■ ACTIVITY:
Lines before the one containing "In addition it designs a" are not wanted; restate the rest below word for word, through the last line, but drop any pictures.

Transcribed page contents
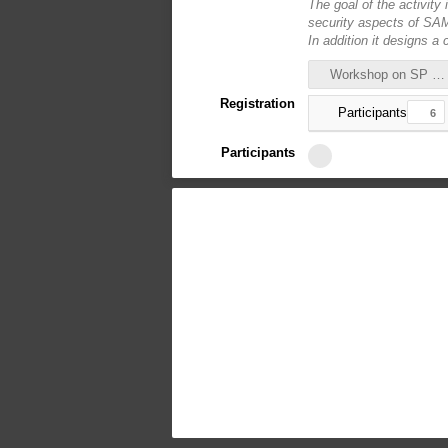
The goal of the activity 
security aspects of SAML
In addition it designs a
Workshop on SP proxy deployment.pdf
Registration
Participants
6
Participants
6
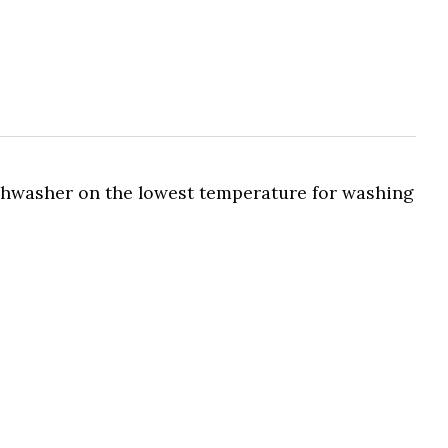
ishwasher on the lowest temperature for washing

■ TASK OUTPUT:
In addition it designs a
Workshop on SP proxy deployment.pdf
Registration
Participants
6
Participants
6
ishwasher on the lowest temperature for washing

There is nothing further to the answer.